## Prompt
Please restate word for word the lines of the entries below from the one with "Vreau sa primesc newsletter cu promotiile" to the one with "criar um novo padrão de classe e", inclusive, and leave out every picture.

(Dataset records)
---

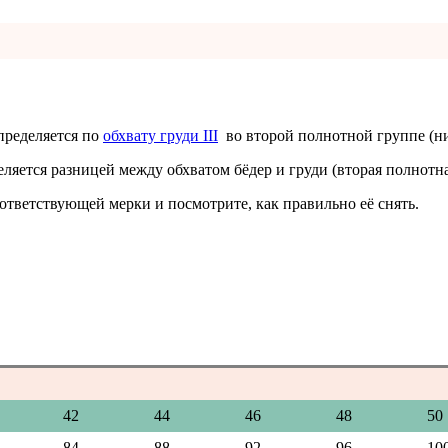
определяется по
обхвату груди III
во второй полнотной группе (н
яется разницей между обхватом бёдер и груди (вторая полнотна
ответствующей мерки и посмотрите, как правильно её снять.
42
44
46
48
50
84
88
92
96
10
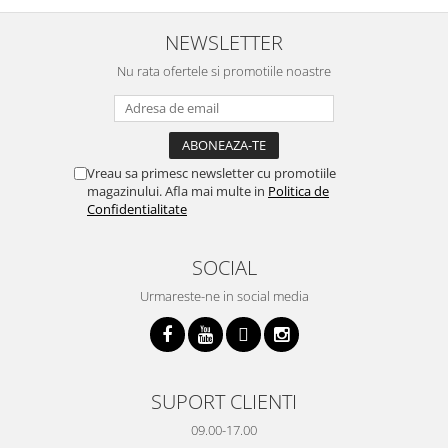
cratita...ma gandesc serios sa imi
buna, recomand cu drag !
v
cumpar si eu! Recomand mult !
m
NEWSLETTER
Nu rata ofertele si promotiile noastre
Vreau sa primesc newsletter cu promotiile
magazinului. Afla mai multe in
Politica de
Confidentialitate
SOCIAL
Urmareste-ne in social media
SUPORT CLIENTI
09.00-17.00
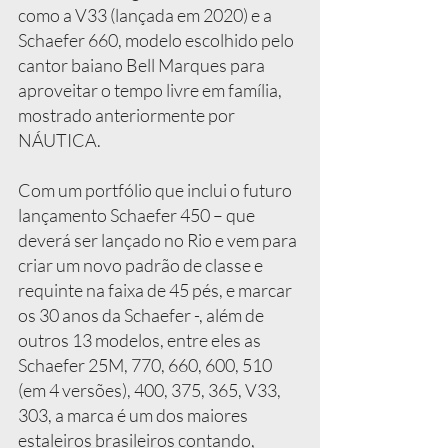
como a V33 (lançada em 2020) e a 
Schaefer 660, modelo escolhido pelo 
cantor baiano Bell Marques para 
aproveitar o tempo livre em família, 
mostrado anteriormente por 
NÁUTICA.
Com um portfólio que inclui o futuro 
lançamento Schaefer 450 – que 
deverá ser lançado no Rio e vem para 
criar um novo padrão de classe e 
requinte na faixa de 45 pés, e marcar 
os 30 anos da Schaefer -, além de 
outros 13 modelos, entre eles as 
Schaefer 25M, 770, 660, 600, 510 
(em 4 versões), 400, 375, 365, V33, 
303, a marca é um dos maiores 
estaleiros brasileiros contando, 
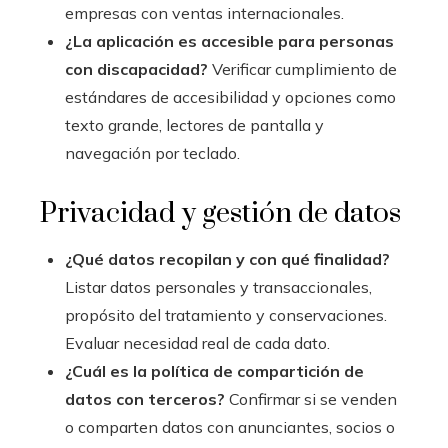
empresas con ventas internacionales.
¿La aplicación es accesible para personas
con discapacidad?
Verificar cumplimiento de
estándares de accesibilidad y opciones como
texto grande, lectores de pantalla y
navegación por teclado.
Privacidad y gestión de datos
¿Qué datos recopilan y con qué finalidad?
Listar datos personales y transaccionales,
propósito del tratamiento y conservaciones.
Evaluar necesidad real de cada dato.
¿Cuál es la política de compartición de
datos con terceros?
Confirmar si se venden
o comparten datos con anunciantes, socios o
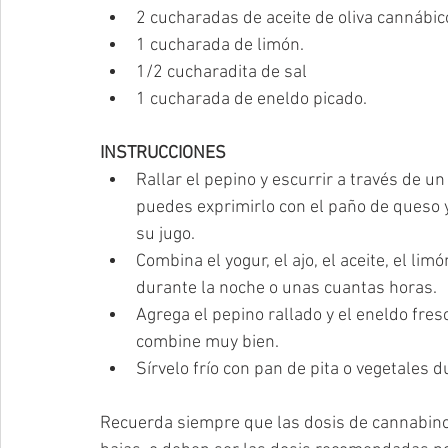
2 cucharadas de aceite de oliva cannábic
1 cucharada de limón.
1/2 cucharadita de sal
1 cucharada de eneldo picado.
INSTRUCCIONES
Rallar el pepino y escurrir a través de un
puedes exprimirlo con el paño de queso y
su jugo.
Combina el yogur, el ajo, el aceite, el lim
durante la noche o unas cuantas horas.
Agrega el pepino rallado y el eneldo fres
combine muy bien. 
Sírvelo frío con pan de pita o vegetales d
Recuerda siempre que las dosis de cannabino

---

## Output of the exercise
Vreau sa primesc newsletter cu promotiile
magazinului. Afla mai multe in
Politica de
Confidentialitate
SOCIAL
Urmareste-ne in social media
SUPORT CLIENTI
09.00-17.00
como a V33 (lançada em 2020) e a 
Schaefer 660, modelo escolhido pelo 
cantor baiano Bell Marques para 
aproveitar o tempo livre em família, 
mostrado anteriormente por 
NÁUTICA.
Com um portfólio que inclui o futuro 
lançamento Schaefer 450 – que 
deverá ser lançado no Rio e vem para 
criar um novo padrão de classe e 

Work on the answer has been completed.